This post came to me while I was in the shower. This actually makes sense if you read on.
L goes to work earlier than me. He is up and ready to go before I have half-opened one swollen eye. We have a shower with glass doors that leaves water marks unless you squeegee it. Because I am the last person to shower, I have the job of squeegeeing. Literally every day, I stand in the shower and see the outline of my husband’s face and hear his voice all Wizard of Oz style telling me, “Squeegee the shower, Carly.”

I am on auto-pilot most mornings, so I usually do it without thinking. But sometimes, I get lazy and actually have an internal debate with myself whether to squeegee or not. Once or twice, I have wiped the door with my towel in order to avoid doing it. I liken it to when I was five years old and used to run my toothbrush under the running water to “trick” my parents into believing I brushed my teeth.
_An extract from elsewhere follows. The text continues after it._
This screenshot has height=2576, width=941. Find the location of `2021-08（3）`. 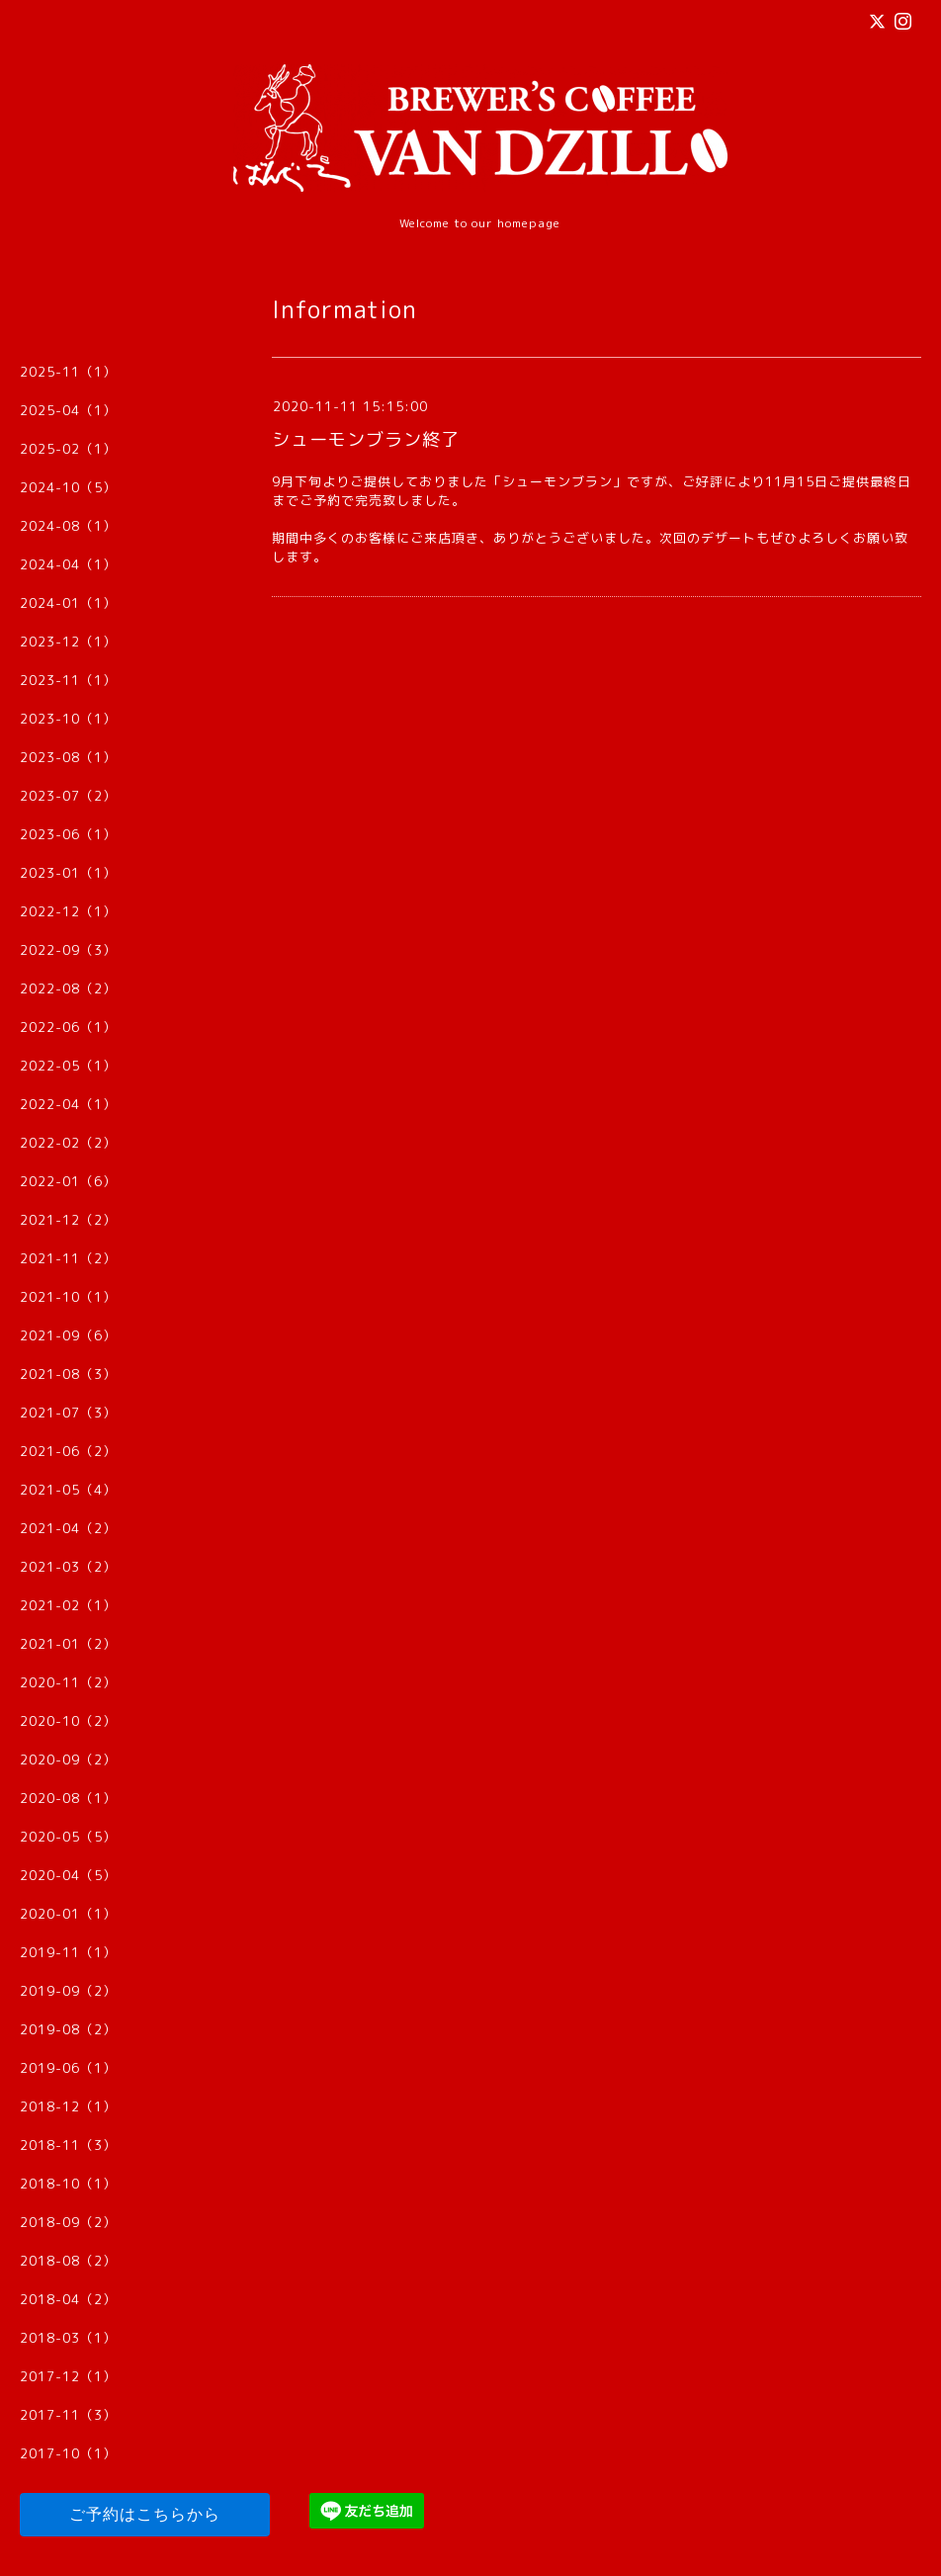 2021-08（3） is located at coordinates (68, 1374).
One time the fact that I was crapping out on my squeegee-ing duties came up during a fight. I couldn’t believe he actually had PENT UP frustration at me for forgetting to squeegee (a fact he disputes, but come on, it got mentioned!) I, on the other hand, probably wouldn’t notice if he painted the bathtub a different color, let alone if he cleaned condensation off a shower door. I am totally the dude in this relationship.
Anyway, we are different people. It takes a delicate balance and fair amount of compromise to make it work. When he married me, he resigned himself to getting a little messy, and I resigned myself to getting a little organized.
I don’t think I could marry someone exactly like me or we’d probably spend too much time talking about what needs to get done and not doing any of it. L probably couldn’t marry someone too much like him, because they’d burn the house down fighting over who vacuums the carpet better and why.
And that’s the story of me and The Squeegee.

March 12, 2010



  1. Reply


    March 11, 2010

    I've been lurking for awhile now. Love your blog and can totally relate to this post. Thanks for making me laugh this morning.


  2. Reply


    March 12, 2010

    so true. the happy middle. 🙂

    that's awesome that we share the same wedding date!

  3. Reply


    March 12, 2010

    I TOTALLY know what you're talking about! I use to have to squeegee the doors whenever I showered at my husband's house. Now we share a shower that has stainless steel appliances. After every shower, I will use a hand towel that is designated just for this purpose and wipe those darn knobs down so "it won't leave water marks in the long run"…even if I am not the last one to shower! Not that it has bothered me too much…but I do get a comment once in a while when I "forget" to wipe them dry. Thanks so much for amusing posts and reminding your readers that we aren't the only ones squeegeeing.

  4. Reply

    Mrs. Tortolita

    March 12, 2010

    LOL This post made me laugh. Isn't funny how the stupidest things come up during fights?

  5. Reply


    March 16, 2010

    @Teresa: Thanks for reading my blog, and for coming out of "lurking" status! 🙂
    @tinypaperheart: Yay for June 27th!
    @anonymous: Thanks, fellow squeegee friend! 🙂
    @Mrs. Tortolita: 98% of our fights are about the most insignificant things. I would be really embarrassed if someone heard us.